There were times where I hurt someone dear to my heart. I did not really think about the damage it would do, and I was very strong in my remarks without even wanting to come across as rude. However, after talking to a friend, I realised the degree in which I was hurtful. As I have said, it was unintentional, but I quickly became aware that I hurt this person. That is what lead me to contact her to ask for forgiveness of my actions. It is then that the worst thing happened to me: during our conversation, I realised that it was not the only time I had been awkward.
I asked God to forgive me, but I was questioning myself even though this person forgave me. Throughout a whole week, I tortured myself as I rethought about all the people I had hurt with my words and attitude in the same period of time. I really wanted to ask for forgiveness from these people, so did I. But this was not enough to end the feelings of guilt I was feeling (even though everyone forgave me). At the young adults gathering that followed, we had a time of prayer where we prayed for one another. I explained the burden I was holding onto to two persons there, and one of them told me it is prideful to not forgive yourself, which is an unhealthy behaviour: in refusing to forgive myself, so in judging myself, I tried to take the place of God. Nonetheless, if God has already forgiven me, who am I to condemn myself? Especially as a child of God.
In the book mentioned last week, Jean-Claude Florin and Dominique Mourot also added that forgiving is a way to come closer to the image of God, to be in communion with him and to be liberated of certain torments. They explain that the refusal to forgive ‘infects’ our friendships and that forgiveness leads to reconciliation.
For a better understanding of these points, I highly encourage you to read this book (if you understand French, I do not know any in English, but we can try to find one if you need so).

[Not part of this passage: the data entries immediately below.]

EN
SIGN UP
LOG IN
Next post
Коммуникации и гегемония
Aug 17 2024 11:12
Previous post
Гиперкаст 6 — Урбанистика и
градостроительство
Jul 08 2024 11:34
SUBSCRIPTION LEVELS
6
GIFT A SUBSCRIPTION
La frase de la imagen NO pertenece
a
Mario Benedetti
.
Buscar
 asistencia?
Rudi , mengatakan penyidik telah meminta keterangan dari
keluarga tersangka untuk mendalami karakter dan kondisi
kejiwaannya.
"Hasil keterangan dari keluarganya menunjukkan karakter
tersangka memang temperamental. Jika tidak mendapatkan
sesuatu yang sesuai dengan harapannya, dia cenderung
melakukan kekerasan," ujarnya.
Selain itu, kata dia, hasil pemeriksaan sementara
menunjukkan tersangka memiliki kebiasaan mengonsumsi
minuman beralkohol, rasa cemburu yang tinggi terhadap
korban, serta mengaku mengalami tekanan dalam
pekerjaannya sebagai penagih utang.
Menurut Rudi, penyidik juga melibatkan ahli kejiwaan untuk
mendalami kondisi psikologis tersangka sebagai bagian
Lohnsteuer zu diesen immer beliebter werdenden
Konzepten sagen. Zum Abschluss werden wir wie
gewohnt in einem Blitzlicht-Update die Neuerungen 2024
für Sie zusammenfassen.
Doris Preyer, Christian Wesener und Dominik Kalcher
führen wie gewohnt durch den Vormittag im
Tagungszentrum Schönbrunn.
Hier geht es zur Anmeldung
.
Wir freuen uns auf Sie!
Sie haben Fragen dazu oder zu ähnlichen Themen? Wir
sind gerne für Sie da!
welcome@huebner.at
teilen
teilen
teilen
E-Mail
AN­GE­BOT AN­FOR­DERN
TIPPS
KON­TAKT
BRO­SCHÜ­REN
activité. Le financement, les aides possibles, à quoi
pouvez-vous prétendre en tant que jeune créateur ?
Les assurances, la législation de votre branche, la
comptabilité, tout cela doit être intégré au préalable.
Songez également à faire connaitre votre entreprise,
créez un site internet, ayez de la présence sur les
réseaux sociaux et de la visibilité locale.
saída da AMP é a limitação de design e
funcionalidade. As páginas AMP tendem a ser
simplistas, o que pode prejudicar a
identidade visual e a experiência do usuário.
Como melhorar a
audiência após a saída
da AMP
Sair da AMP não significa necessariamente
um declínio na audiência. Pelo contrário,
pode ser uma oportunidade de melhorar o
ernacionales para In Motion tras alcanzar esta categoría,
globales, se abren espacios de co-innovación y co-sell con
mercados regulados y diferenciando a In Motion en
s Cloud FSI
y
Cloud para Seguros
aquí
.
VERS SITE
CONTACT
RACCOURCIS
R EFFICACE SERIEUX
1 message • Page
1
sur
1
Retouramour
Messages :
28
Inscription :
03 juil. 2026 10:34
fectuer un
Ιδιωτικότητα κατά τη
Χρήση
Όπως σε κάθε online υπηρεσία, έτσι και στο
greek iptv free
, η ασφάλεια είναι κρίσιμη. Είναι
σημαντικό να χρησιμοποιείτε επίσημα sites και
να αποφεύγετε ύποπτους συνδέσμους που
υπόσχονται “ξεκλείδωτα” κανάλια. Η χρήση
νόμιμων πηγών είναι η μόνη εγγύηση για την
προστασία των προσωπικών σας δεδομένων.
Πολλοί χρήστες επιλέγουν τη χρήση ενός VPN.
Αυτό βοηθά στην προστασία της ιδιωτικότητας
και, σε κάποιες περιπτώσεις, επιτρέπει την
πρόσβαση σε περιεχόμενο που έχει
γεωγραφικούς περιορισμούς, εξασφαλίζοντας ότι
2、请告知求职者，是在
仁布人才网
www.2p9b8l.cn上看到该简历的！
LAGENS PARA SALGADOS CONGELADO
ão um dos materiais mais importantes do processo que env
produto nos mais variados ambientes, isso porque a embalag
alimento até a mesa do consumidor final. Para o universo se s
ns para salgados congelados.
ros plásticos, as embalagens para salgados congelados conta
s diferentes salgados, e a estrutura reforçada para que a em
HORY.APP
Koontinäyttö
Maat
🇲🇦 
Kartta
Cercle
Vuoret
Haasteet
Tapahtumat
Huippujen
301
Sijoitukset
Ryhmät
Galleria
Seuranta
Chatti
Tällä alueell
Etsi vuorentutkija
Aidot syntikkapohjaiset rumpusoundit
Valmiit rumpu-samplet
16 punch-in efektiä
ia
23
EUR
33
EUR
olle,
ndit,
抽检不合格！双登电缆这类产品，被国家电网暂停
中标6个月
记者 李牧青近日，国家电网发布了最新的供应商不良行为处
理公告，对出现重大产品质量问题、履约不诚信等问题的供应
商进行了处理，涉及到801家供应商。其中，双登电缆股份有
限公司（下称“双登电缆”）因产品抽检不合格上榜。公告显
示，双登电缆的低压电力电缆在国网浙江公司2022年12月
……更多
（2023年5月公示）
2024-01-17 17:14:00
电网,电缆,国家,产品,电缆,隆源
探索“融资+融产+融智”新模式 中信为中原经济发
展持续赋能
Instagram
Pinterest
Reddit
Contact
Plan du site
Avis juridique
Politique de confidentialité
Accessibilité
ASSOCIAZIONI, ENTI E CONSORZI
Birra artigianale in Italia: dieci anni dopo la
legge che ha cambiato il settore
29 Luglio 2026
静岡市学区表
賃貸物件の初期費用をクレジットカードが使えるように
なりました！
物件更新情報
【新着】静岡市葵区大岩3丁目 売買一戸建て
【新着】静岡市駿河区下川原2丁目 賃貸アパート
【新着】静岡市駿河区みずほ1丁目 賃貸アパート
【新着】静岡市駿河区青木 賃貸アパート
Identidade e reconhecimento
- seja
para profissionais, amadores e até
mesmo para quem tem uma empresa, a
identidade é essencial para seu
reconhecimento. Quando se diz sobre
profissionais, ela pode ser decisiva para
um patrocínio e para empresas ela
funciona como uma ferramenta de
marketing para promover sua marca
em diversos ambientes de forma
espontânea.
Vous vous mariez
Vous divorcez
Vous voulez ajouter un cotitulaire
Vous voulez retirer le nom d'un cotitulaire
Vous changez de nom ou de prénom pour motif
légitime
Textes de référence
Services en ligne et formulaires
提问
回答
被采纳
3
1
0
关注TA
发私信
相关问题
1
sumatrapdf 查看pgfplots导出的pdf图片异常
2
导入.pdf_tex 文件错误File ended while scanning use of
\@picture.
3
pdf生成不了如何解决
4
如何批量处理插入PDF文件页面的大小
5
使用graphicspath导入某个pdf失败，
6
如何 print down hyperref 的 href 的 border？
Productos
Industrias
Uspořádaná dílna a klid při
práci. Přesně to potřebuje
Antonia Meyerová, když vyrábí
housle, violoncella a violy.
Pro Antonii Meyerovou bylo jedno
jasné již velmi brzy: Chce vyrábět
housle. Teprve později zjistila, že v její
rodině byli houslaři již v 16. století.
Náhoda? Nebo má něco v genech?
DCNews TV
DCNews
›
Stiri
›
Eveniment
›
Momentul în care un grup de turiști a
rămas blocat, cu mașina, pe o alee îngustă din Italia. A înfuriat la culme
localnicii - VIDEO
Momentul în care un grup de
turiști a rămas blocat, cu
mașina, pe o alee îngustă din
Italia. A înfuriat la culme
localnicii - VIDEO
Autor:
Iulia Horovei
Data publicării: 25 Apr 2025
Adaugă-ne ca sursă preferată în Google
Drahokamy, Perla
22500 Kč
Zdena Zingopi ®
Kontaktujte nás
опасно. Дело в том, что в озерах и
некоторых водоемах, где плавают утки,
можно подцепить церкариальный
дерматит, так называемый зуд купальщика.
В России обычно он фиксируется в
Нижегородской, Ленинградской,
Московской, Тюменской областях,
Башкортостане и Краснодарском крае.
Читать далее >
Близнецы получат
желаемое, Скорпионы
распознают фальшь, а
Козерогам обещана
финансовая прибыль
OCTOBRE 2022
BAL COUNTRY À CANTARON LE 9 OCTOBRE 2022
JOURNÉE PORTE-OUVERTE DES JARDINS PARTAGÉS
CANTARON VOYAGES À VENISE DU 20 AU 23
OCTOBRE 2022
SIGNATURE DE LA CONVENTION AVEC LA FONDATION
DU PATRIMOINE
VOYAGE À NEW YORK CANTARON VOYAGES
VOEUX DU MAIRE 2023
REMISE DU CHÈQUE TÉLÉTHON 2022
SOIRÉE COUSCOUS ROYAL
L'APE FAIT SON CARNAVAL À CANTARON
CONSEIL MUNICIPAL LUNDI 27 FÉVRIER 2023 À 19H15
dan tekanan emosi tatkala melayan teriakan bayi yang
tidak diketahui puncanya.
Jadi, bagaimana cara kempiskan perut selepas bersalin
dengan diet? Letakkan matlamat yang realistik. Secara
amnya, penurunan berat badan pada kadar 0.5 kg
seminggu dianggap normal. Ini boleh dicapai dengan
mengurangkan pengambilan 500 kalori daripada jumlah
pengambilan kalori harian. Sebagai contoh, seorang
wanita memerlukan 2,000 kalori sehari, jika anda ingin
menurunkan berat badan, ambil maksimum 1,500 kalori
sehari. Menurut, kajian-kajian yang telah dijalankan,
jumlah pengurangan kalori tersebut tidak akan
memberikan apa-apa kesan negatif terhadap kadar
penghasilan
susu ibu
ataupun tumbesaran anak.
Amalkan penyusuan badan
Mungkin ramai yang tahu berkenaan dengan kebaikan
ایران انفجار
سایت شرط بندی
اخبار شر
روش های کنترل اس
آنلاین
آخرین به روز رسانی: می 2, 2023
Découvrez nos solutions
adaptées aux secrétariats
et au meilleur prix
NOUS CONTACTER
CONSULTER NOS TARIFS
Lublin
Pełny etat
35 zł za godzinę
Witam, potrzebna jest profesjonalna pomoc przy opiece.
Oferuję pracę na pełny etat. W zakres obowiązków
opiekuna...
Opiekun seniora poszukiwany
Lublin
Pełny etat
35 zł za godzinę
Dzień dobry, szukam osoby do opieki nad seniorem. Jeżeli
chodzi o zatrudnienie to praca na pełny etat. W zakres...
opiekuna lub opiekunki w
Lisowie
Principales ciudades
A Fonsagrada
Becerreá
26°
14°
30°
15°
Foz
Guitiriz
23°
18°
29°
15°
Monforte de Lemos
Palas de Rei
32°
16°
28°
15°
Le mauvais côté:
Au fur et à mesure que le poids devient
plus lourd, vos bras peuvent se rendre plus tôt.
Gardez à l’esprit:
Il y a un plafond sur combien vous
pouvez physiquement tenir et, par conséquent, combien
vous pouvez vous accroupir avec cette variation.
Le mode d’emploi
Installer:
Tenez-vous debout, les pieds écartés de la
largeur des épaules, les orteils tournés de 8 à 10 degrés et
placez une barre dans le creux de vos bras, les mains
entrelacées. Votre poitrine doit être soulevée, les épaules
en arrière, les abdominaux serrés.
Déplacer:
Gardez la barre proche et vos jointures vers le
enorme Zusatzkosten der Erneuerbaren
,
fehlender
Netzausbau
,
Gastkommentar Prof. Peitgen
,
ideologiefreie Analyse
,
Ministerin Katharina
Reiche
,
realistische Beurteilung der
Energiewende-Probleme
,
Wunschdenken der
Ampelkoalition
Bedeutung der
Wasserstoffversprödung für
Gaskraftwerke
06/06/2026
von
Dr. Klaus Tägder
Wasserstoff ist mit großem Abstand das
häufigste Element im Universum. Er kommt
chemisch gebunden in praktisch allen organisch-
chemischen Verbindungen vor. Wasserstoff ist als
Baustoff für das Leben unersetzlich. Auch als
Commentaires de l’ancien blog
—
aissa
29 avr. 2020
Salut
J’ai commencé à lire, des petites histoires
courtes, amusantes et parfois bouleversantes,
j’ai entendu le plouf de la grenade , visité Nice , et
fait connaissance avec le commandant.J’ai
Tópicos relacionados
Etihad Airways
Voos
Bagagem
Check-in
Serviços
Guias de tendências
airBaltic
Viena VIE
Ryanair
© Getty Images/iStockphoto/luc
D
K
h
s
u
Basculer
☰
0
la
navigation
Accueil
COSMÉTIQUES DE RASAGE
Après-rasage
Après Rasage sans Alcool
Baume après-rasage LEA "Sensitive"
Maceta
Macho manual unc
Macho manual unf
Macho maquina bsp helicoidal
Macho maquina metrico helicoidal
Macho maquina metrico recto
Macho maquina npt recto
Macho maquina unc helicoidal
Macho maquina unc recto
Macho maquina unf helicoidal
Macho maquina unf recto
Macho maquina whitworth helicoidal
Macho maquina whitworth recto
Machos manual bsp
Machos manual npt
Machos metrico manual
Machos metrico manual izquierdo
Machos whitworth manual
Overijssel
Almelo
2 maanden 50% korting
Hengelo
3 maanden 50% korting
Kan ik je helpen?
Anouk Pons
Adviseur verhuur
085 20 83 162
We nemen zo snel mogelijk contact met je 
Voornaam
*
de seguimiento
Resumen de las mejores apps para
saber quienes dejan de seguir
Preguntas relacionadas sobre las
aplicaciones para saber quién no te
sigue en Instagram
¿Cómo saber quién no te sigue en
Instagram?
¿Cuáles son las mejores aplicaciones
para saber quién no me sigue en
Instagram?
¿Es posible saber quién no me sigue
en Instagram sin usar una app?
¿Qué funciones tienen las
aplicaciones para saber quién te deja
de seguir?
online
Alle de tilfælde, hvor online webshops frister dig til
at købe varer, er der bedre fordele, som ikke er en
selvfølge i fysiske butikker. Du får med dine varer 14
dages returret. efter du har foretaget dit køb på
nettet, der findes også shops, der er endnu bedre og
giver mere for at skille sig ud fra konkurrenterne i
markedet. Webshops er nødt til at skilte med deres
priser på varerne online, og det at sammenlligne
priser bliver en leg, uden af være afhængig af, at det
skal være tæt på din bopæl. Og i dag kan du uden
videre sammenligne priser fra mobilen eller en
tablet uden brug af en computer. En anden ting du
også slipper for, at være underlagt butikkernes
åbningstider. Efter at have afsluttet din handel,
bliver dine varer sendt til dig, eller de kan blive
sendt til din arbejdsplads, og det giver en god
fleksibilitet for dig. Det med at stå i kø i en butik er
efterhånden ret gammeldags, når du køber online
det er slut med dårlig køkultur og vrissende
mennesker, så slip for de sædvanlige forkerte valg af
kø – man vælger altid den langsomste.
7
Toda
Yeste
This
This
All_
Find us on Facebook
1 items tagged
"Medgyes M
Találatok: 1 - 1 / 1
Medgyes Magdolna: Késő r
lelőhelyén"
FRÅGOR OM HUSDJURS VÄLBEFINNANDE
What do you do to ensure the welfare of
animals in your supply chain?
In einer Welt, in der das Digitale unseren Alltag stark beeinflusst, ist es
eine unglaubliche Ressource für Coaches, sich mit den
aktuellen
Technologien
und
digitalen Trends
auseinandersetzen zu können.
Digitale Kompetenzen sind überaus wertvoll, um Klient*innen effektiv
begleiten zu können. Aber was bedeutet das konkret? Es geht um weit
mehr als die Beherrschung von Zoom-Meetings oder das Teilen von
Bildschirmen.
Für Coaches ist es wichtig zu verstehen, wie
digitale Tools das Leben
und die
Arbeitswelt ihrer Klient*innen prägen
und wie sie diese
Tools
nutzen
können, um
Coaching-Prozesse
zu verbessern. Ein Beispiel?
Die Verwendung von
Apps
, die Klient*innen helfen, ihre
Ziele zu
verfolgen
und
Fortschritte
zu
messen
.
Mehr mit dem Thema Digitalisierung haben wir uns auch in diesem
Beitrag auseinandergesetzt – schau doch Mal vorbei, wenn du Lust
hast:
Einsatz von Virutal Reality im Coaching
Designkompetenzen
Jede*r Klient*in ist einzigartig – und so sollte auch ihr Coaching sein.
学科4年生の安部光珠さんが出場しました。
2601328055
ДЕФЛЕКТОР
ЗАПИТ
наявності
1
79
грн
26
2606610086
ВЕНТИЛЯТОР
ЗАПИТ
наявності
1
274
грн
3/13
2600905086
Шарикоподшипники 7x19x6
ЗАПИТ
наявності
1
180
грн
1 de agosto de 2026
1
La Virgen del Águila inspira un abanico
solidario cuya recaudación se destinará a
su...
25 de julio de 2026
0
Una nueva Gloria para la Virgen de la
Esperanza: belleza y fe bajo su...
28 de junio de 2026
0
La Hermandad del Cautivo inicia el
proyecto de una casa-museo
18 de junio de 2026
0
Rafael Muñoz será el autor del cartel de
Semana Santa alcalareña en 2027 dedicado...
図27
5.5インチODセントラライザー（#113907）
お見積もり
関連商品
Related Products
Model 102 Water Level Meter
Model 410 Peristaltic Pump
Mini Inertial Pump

To finish off, I wanted to add that, just before writing this article, I was reading, without even looking for it, on a well-known social network, that we must all forgive since we all make mistakes. What I understood from the post is that, refusing to forgive is a way of forgetting that we are not better than one another…
I would like to let you ponder on all that was said above. I invite you to learn to forgive, to choose forgiveness. As a Christian, God will give you the strength to do it. And if you have not given your heart to God, today is not too late to do so! God wants to forgive you and have a relationship with you. You only need to say "yes" to Him and ask Him to come into your life.